YOUR TASK:
Read through the data and count the lines that contain the string "ainda"; give only the result.

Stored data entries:

[Start of Attachment]

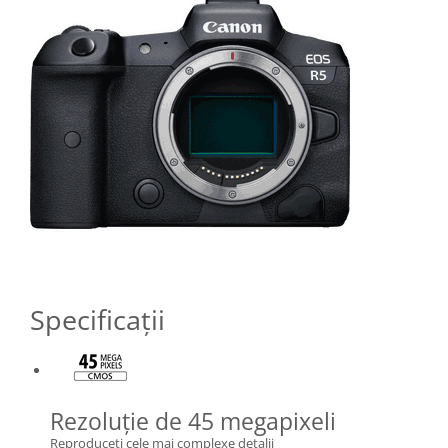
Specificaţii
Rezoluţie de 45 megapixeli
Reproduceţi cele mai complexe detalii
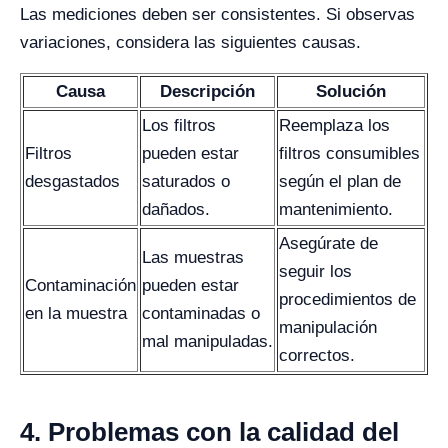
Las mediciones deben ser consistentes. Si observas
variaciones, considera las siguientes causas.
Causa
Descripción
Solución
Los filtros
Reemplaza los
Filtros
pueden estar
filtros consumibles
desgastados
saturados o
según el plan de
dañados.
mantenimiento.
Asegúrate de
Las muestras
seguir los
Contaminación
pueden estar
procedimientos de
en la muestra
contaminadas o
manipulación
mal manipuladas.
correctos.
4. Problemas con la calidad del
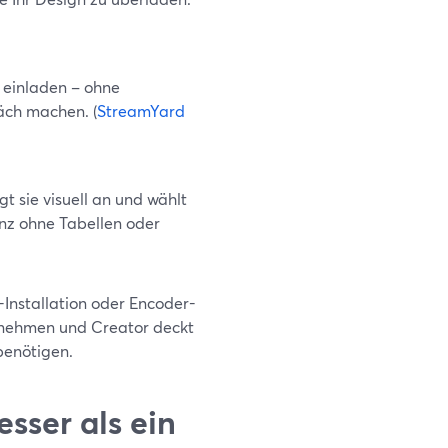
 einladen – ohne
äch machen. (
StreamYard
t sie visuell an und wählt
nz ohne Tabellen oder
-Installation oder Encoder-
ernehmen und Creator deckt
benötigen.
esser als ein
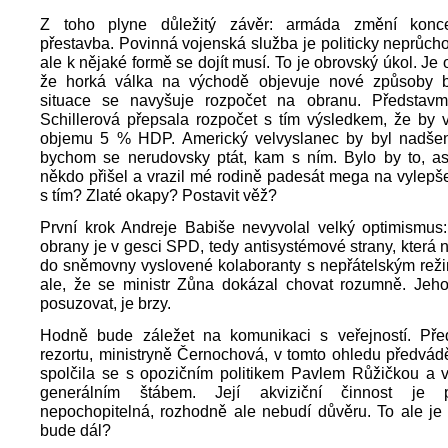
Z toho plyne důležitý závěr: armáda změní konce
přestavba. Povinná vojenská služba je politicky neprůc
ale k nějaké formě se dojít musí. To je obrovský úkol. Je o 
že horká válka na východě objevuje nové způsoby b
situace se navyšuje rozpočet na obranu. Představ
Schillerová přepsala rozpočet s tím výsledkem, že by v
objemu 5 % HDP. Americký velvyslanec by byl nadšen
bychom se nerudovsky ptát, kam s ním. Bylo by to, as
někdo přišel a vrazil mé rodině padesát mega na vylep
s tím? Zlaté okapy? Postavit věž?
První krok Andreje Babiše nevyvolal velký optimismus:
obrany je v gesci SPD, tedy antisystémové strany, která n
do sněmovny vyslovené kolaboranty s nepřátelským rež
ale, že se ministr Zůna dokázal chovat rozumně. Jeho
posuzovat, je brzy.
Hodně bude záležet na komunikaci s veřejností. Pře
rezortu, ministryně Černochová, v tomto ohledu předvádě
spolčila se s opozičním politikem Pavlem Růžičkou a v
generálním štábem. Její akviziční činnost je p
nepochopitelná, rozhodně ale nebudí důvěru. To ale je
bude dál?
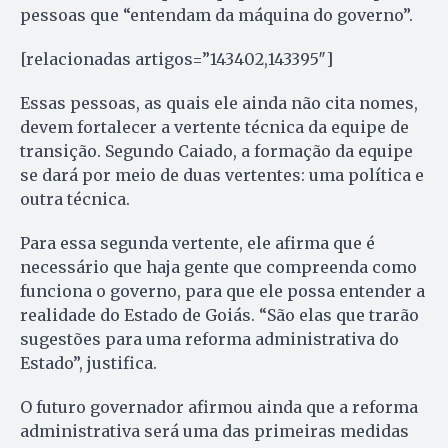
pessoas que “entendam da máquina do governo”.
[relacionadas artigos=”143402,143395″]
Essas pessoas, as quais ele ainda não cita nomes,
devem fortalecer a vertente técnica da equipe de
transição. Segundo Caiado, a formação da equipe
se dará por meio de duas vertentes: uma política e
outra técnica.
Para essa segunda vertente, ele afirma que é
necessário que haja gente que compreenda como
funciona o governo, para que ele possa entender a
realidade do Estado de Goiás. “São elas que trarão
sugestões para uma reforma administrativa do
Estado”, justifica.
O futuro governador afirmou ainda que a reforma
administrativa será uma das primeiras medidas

[End of Attachment]

SOLUTION:
2